Although the transformer models in the literature above have made significant progress in many aspects, they still fall short in local feature extraction, which may limit their overall performance. To solve this problem, an innovative multi-scale convolutional block attention module—a vision transformer (MSCVIT) bearing fault diagnosis model—is proposed. The main contributions of this paper are as follows.
- (1)
First, noise is added to the original vibration data to simulate a real production environment. The order of singular values is reconstructed through the energy threshold method to achieve a denoising effect. The 1D denoised data are transformed into TFRs by continuous wavelet transform (CWT) technology to enhance the multi-dimensional representation of the data and capture the fault features in the time–frequency domain.
- (2)
Secondly, we improved the CBAM. We introduced an MLP with different reduction factors to enhance the capability of the channel-attention mechanism (CAM) to effectively capture the importance of different channels. Meanwhile, for the spatial attention mechanism (SAM), we combined convolutional kernels of different sizes to enhance the fusion of multi-scale features.
- (3)
Finally, an innovative MSCVIT model is proposed. The multi-scale processing of the multi-scale convolutional block attention module (MSCBAM) enables the model to capture local features more comprehensively, while the vision transformer effectively utilizes the self-attention mechanism to capture the dependencies between image patches and extract global information. The interaction between the MSCBAM and the ViT model effectively extracts the main features from the TFRs.
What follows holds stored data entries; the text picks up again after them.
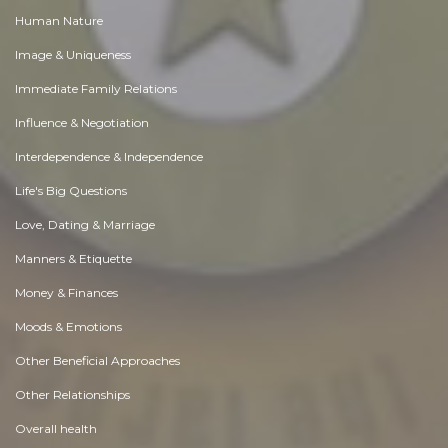
Human Nature
Image & Uniqueness
Immediate Family Relations
Influence & Negotiation
Interdependence & Independence
Life's Big Questions
Love, Dating & Marriage
Manners & Etiquette
Money & Finances
Moods & Emotions
Other Beneficial Approaches
Other Relationships
Overall health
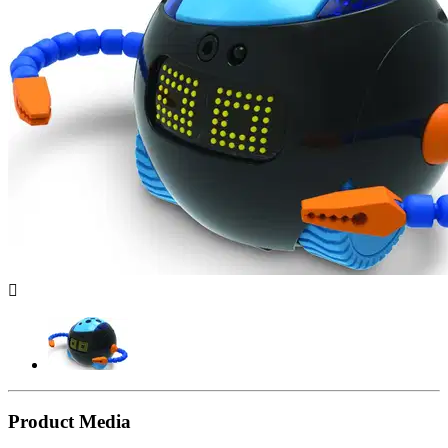

Product Media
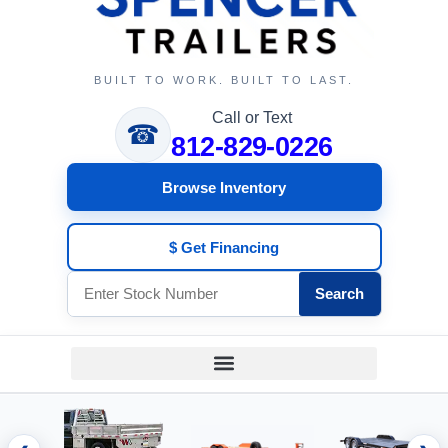
BUILT TO WORK. BUILT TO LAST.
Call or Text
☎
812-829-0226
Browse Inventory
$ Get Financing
Search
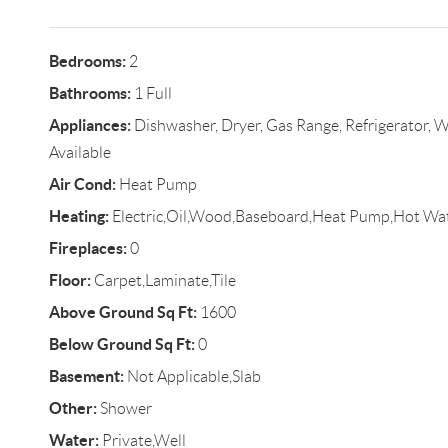
Bedrooms:
2
Bathrooms:
1 Full
Appliances:
Dishwasher, Dryer, Gas Range, Refrigerator, W
Available
Air Cond:
Heat Pump
Heating:
Electric,Oil,Wood,Baseboard,Heat Pump,Hot Wa
Fireplaces:
0
Floor:
Carpet,Laminate,Tile
Above Ground Sq Ft:
1600
Below Ground Sq Ft:
0
Basement:
Not Applicable,Slab
Other:
Shower
Water:
Private,Well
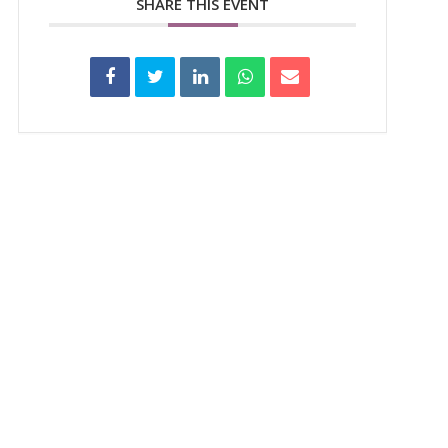
SHARE THIS EVENT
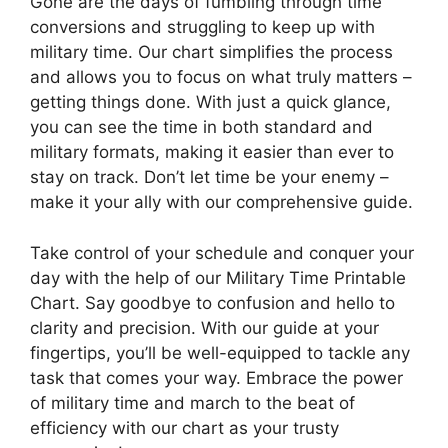
Gone are the days of fumbling through time
conversions and struggling to keep up with
military time. Our chart simplifies the process
and allows you to focus on what truly matters –
getting things done. With just a quick glance,
you can see the time in both standard and
military formats, making it easier than ever to
stay on track. Don’t let time be your enemy –
make it your ally with our comprehensive guide.
Take control of your schedule and conquer your
day with the help of our Military Time Printable
Chart. Say goodbye to confusion and hello to
clarity and precision. With our guide at your
fingertips, you’ll be well-equipped to tackle any
task that comes your way. Embrace the power
of military time and march to the beat of
efficiency with our chart as your trusty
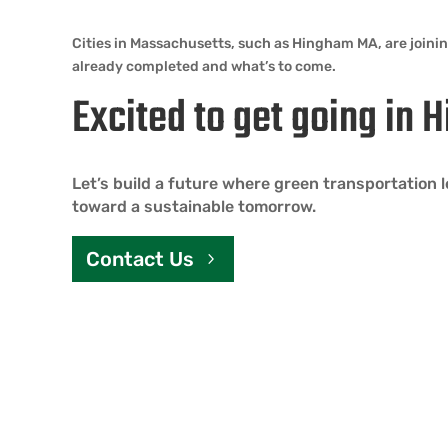
Cities in Massachusetts, such as Hingham MA, are joini
already completed and what’s to come.
Excited to get going in
Let’s build a future where green transportation
toward a sustainable tomorrow.
Contact Us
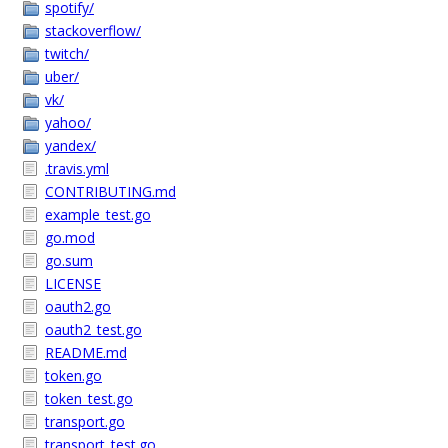
spotify/
stackoverflow/
twitch/
uber/
vk/
yahoo/
yandex/
.travis.yml
CONTRIBUTING.md
example_test.go
go.mod
go.sum
LICENSE
oauth2.go
oauth2_test.go
README.md
token.go
token_test.go
transport.go
transport_test.go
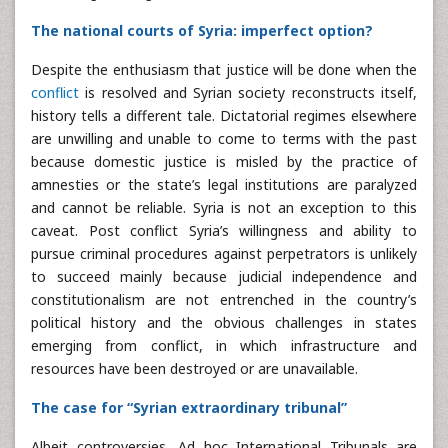
The national courts of Syria: imperfect option?
Despite the enthusiasm that justice will be done when the
conflict
is resolved and Syrian society reconstructs itself,
history tells a different tale. Dictatorial regimes elsewhere
are unwilling and unable to come to terms with the past
because domestic justice is misled by the practice of
amnesties or the state’s legal institutions are paralyzed
and cannot be reliable. Syria is not an exception to this
caveat. Post conflict Syria’s willingness and ability to
pursue criminal procedures against perpetrators is unlikely
to succeed mainly because judicial independence and
constitutionalism are not entrenched in the country’s
political history and the obvious challenges in states
emerging from conflict, in which infrastructure and
resources have been destroyed or are unavailable.
The case for “Syrian extraordinary tribunal”
Albeit controversies, Ad hoc International Tribunals are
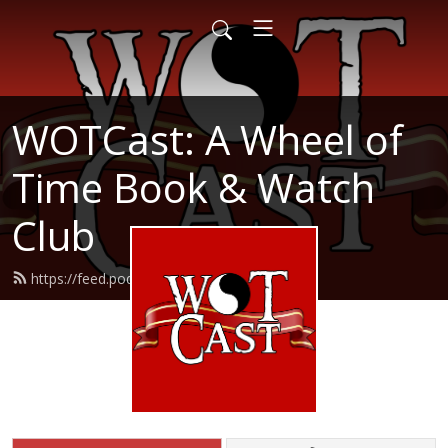
WOTCast: A Wheel of
Time Book & Watch
Club
https://feed.podbean.com/wotcast/feed.xml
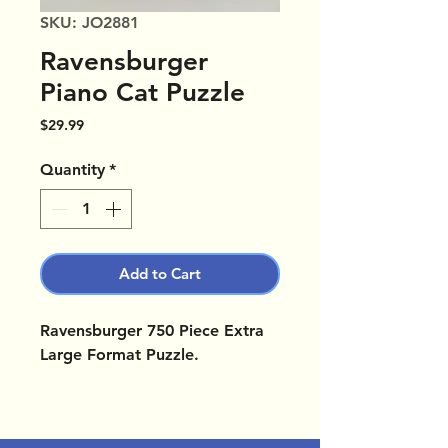
SKU: JO2881
Ravensburger
Piano Cat Puzzle
Price
$29.99
Quantity
*
Add to Cart
Ravensburger 750 Piece Extra
Large Format Puzzle.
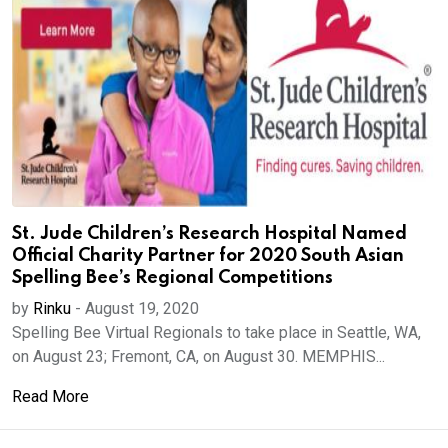
St. Jude Children’s Research Hospital Named
Official Charity Partner for 2020 South Asian
Spelling Bee’s Regional Competitions
by
Rinku
-
August 19, 2020
Spelling Bee Virtual Regionals to take place in Seattle, WA,
on August 23; Fremont, CA, on August 30. MEMPHIS...
Read More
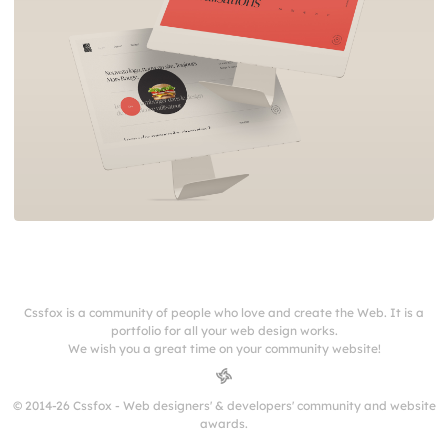
Cssfox is a community of people who love and create the Web. It is a
portfolio for all your web design works.
We wish you a great time on your community website!
© 2014-26 Cssfox - Web designers' & developers' community and website
awards.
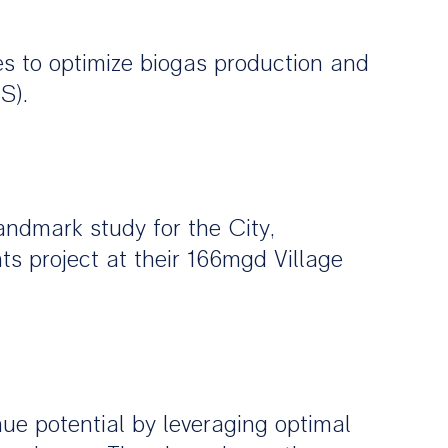
s to optimize biogas production and
S).
andmark study for the City,
s project at their 166mgd Village
nue potential by leveraging optimal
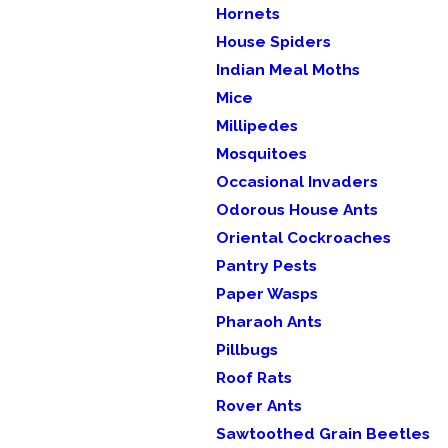
Hornets
House Spiders
Indian Meal Moths
Mice
Millipedes
Mosquitoes
Occasional Invaders
Odorous House Ants
Oriental Cockroaches
Pantry Pests
Paper Wasps
Pharaoh Ants
Pillbugs
Roof Rats
Rover Ants
Sawtoothed Grain Beetles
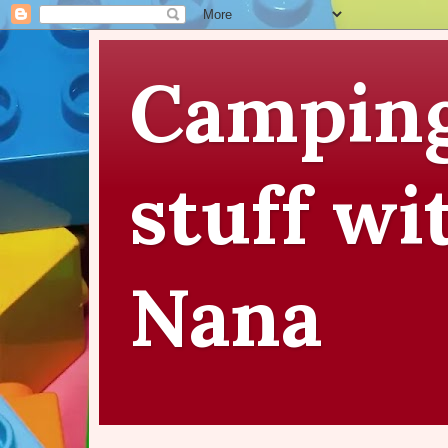
Camping
stuff wi
Nana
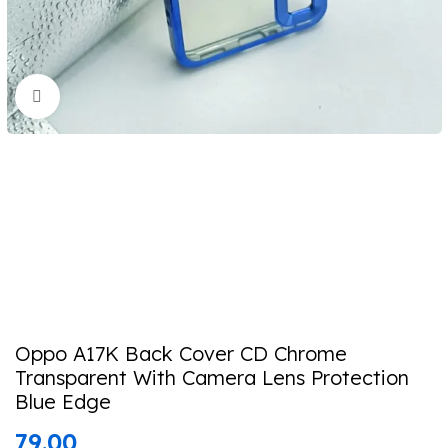
Click to enlarge
Oppo A17K Back Cover CD Chrome
Transparent With Camera Lens Protection
Blue Edge
79.00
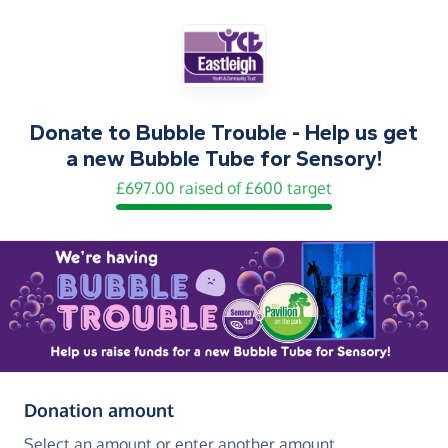
Donate to
Bubble Trouble - Help us get
a new Bubble Tube for Sensory!
£697.00 raised of £600 target
(in pounds sterling)
Donation amount
Select an amount or enter another amount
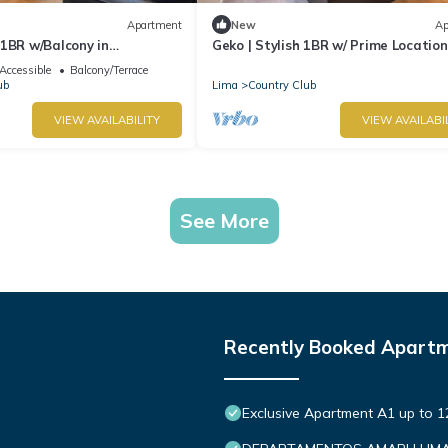
Apartment
New
Ap
1BR w/Balcony in
Geko | Stylish 1BR w/ Prime Location
l Mar
San Isidro
Accessible
Balcony/Terrace
ub
Lima
Country Club
VIEW AVAILABILITY
VIEW AVAILABI
See More
Recently Booked Apart
Exclusive Apartment A1 up to 1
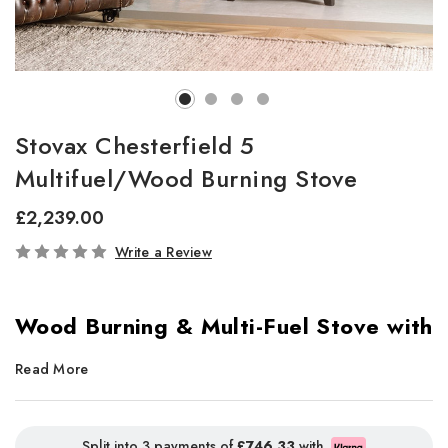
Stovax Chesterfield 5
Multifuel/Wood Burning Stove
£2,239.00
In
Write a Review
Stock
Wood Burning & Multi-Fuel Stove with
Convector Design
Read More
The
Stovax Chesterfield 5
is a
perfectly proportioned stove
,
ideal for both
traditional fireplaces
and
freestanding
Split into 3 payments of
£746.33
with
The structure of this article is as follows.
Section 2 mainly introduces the basic theory of each module. The MSCBAM and the MSCVIT model diagnosis process are briefly introduced in
Section 3.
Section 4 mainly describes the classical dataset. The experimental results and analysis are given in
Section 5, and ablation experiments on the MSCVIT model are conducted to better assess its performance. The sixth section concludes this paper.